-
-
Notifications
You must be signed in to change notification settings - Fork 294
Description
I'd like to propose an alternative to #53.
It is supposed in #53 that “invalid” characters (i.e. characters that cannot be encoded with the given encoding) should be dealt with individually. Sometimes, however, it becomes more useful to deal with the whole susbstrings of such characters. For such cases I propose an idea of a method that would split any given string into an array of encodable and non-encodable substrings following each other.
Example:
var iconvLite = require('iconv-lite');
console.log(
iconvLite.split('Хлѣбъ です。', 'cp866')
); // output: ['Хл', 'ѣ', 'бъ ', 'です。

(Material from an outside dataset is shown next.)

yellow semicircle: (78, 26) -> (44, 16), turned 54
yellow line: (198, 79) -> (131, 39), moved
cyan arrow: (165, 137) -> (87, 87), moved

']The above suggested method is inspired by a behaviour of String.prototype.split when it is given a regular expression enclosed in a single set of capturing parentheses:
console.log(
'foo-bar'.split(/(-+)/)
); // output: [ 'foo', '-', 'bar' ]
console.log(
'--foo-bar'.split(/(-+)/)
); // output: [ '', '--', 'foo', '-', 'bar' ]The proposed method should remind its users of String.prototype.split (hence the name .split) and thus be understood by analogy.

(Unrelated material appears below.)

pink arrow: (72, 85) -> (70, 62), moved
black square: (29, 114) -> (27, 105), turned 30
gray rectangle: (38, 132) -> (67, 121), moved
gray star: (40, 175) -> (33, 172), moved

To make a complete similarity, it should also behave similarly, i.e. the even array indices (0, 2, 4…) should always correspond to encodable substrings while the odd array indices (1, 3, 5…) should always correspond to non-encodable substring. (To achieve that, the first substring in the returned array could sometimes be intentionally left blank, like String.prototype.split does it in the [ '', '--', 'foo', '-', 'bar' ] example above, to preserve the meaning of odd and even indices.)